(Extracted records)

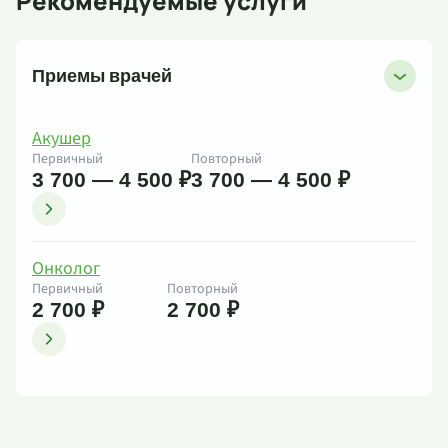
Рекомендуемые услуги
Приемы врачей
Акушер
Первичный
Повторный
3 700 — 4 500 ₽
3 700 — 4 500 ₽
Онколог
Первичный
Повторный
2 700 ₽
2 700 ₽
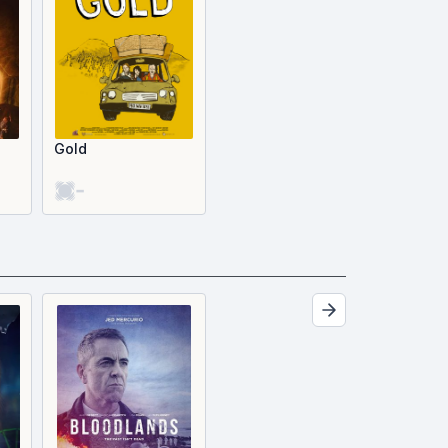
Gold
-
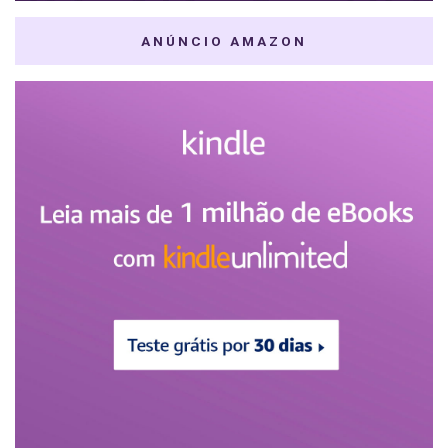
ANÚNCIO AMAZON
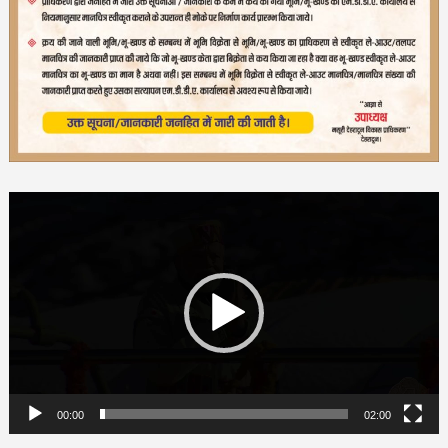
Video
Player
00:00
02:00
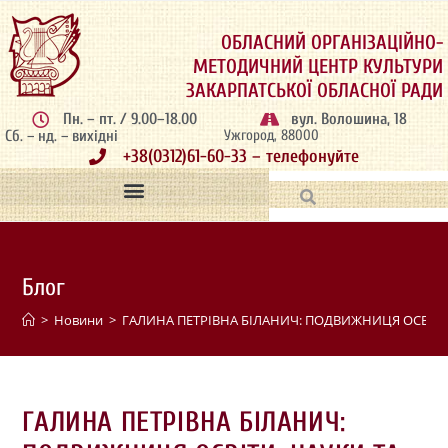
ОБЛАСНИЙ ОРГАНІЗАЦІЙНО-
МЕТОДИЧНИЙ ЦЕНТР КУЛЬТУРИ
ЗАКАРПАТСЬКОЇ ОБЛАСНОЇ РАДИ
Пн. – пт. / 9.00–18.00
вул. Волошина, 18
Сб. – нд. – вихідні
Ужгород, 88000
+38(0312)61-60-33 – телефонуйте
Блог
>
Новини
>
ГАЛИНА ПЕТРІВНА БІЛАНИЧ: ПОДВИЖНИЦЯ ОСВІТИ
ГАЛИНА ПЕТРІВНА БІЛАНИЧ:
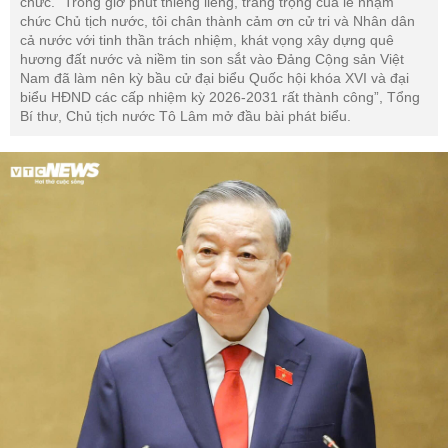
chức. “Trong giờ phút thiêng liêng, trang trọng của lễ nhậm
chức Chủ tịch nước, tôi chân thành cảm ơn cử tri và Nhân dân
cả nước với tinh thần trách nhiệm, khát vọng xây dựng quê
hương đất nước và niềm tin son sắt vào Đảng Cộng sản Việt
Nam đã làm nên kỳ bầu cử đại biểu Quốc hội khóa XVI và đại
biểu HĐND các cấp nhiệm kỳ 2026-2031 rất thành công”, Tổng
Bí thư, Chủ tịch nước Tô Lâm mở đầu bài phát biểu.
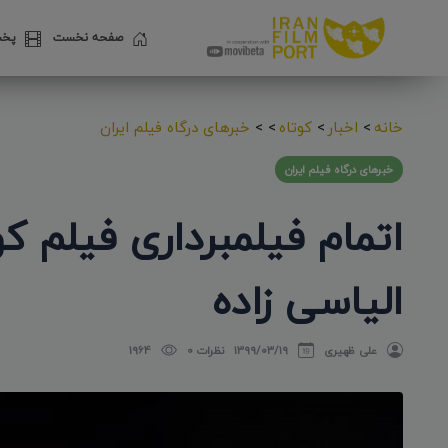
صفحه نخست
پخش
خانه
>
اخبار
>
کوتاه
>
>
خبرهای درگاه فیلم ایران
خبرهای درگاه فیلم ایران
اتمام فیلمبرداری فیلم ک
الیاسی زاده
علی ظهیری
۱۳۹۹/۰۳/۱۹
نظرات 0
1964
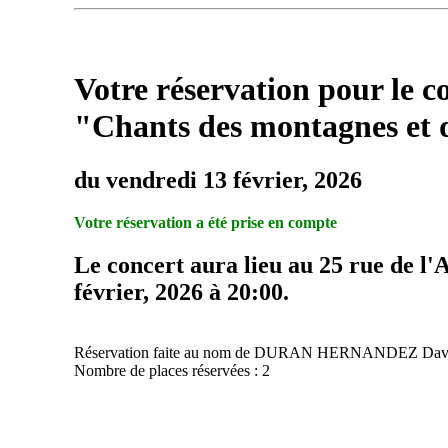
Votre réservation pour le c
"Chants des montagnes et d
du vendredi 13 février, 2026
Votre réservation a été prise en compte
Le concert aura lieu au 25 rue de l'
février, 2026 à 20:00.
Réservation faite au nom de DURAN HERNANDEZ Dav
Nombre de places réservées : 2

Task: Tally the lines of the data that contain the word "tịch", and give only that tally.

Solution for this problem: 2